Ertesi gün uyandığımda hemen hazırlandım. Aşağıya patır patır indim ve telaşla mutfağa yöneldim. Mutfağa girdiğime beni bekleyen ne bir kahvaltı ne bir anne vardı. Geç kalıyorum sanmıştım fakat daha zaman da vardı. Ve şimdiki zaman kahvaltı zamanıydı. Mutfaktan çıktım ve annemi evin içinde aramaya başladım.Salonda,balkonda,yukarıda,aşağıda hiçbir yerde değildi. En son odasına girdiğimde yatağında yatıyor vaziyetteydi. Yanına koştum. Hareket etmiyordu. Korkuyla kolundan tutup sarstım"Anne anne kalk! Anne uyan,ann-" Birden gözlerini açıp yatağından sıçradı;o korkuyla kendimi halının üstünde buldum.Ve "Ne var Feride sabah sabah?"diye annemin bağırışıyla irkildim; Annemi bir an düşünmesi bile beni üzüntüyle boğan şeyi,öldüğünü zannetmiştim. Canlı kızgın sesini duyabilmek beni öyle mutlu etmişti ki bir an, boynuna atlayıp sarılıverdim "Annemm" diye de isteksizce bağırdım.

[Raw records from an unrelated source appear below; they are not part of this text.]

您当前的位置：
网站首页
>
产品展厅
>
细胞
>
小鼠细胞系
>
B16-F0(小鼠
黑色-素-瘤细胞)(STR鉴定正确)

Bana karşı sinirlense de bir an,kıyamayıp o da bana kollarını sarıvermişti.
Annemden ayrılıp hala neden hazır olmadığını sordum "Haa o mu? İlk derslerim boş benim sen git." deyip başına pikeyi tekrar çekti ve ardından olduğu yere başını koydu. Her gün kahvaltısız beni okula göndermediği gibi teklif de dahi bulunmamıştı annem. Zaten her sabah kaçardım kahvaltıdan. Bu benim için iyi olmuştu. Ama günüm hep iyi geçmeyecek gibiydi;kendimi okulun ilk günü sınıfımdakilere gözlüğümle tanıtmıştım. Bugün takmazsam garipseneceğim apaçık bir gerçekti.
Evden çıkar çıkmaz gözlüğü taktım ve taşlı, topraklı yoldan okula doğru yola koyuldum. Yaşadığımız yer hoş bir kasabaydı. Haliyle çok da gelişmemiş bir yerdi. Evimiz şehir merkezine yakın olduğundan kolaylıkla gidebiliyordum. Tabii ki yürüme mesafesi kadar da yakın değildi.

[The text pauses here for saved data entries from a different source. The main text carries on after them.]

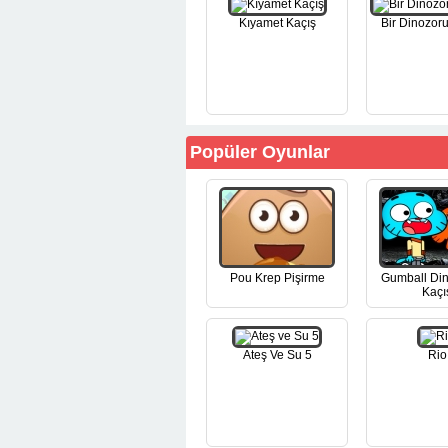
Kıyamet Kaçış
Bir Dinozor
Popüler Oyunlar
Pou Krep Pişirme
Gumball Di
Kaçı
Ateş Ve Su 5
Rio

Okula vardığımda yine okulun bahçesindeki sınıf sınıf ayrılmış sıralar karşıladı beni. Hemen kendi sınıfımın kini bulup arkalarda durdum. Henüz 2. günümdü ve arkadaş edinememiştim. Hatta kimsenin adını bilmiyordum. Güya tanışmıştık ilk günden...
Yine müdürün sıkıcı konuşmasının ardından sınıflara girdik. Sınıfa tam girecekken kolumdan bir kız tutup "Bugün seninle ben nöbetçiyiz" dedi ve müdür yardımcısının odasına doğru sürükledi. Yan tarafta duran "nöbetçi öğrenci" yazan kartlarıaldık ve yine kolumdan sürüklenerek yukarı kata çıkarıldım. "Neden okulun ilk gününden nöbetçiyiz ki!" diye kızarken yanımda duran sarı saçlı kız"Ben de bilmiyorum." diyerek merdivenin tam karşısında duran sıraya oturdu."Sabah sabah bir şey istemeseler bari.." deyip başını sıraya gömdü.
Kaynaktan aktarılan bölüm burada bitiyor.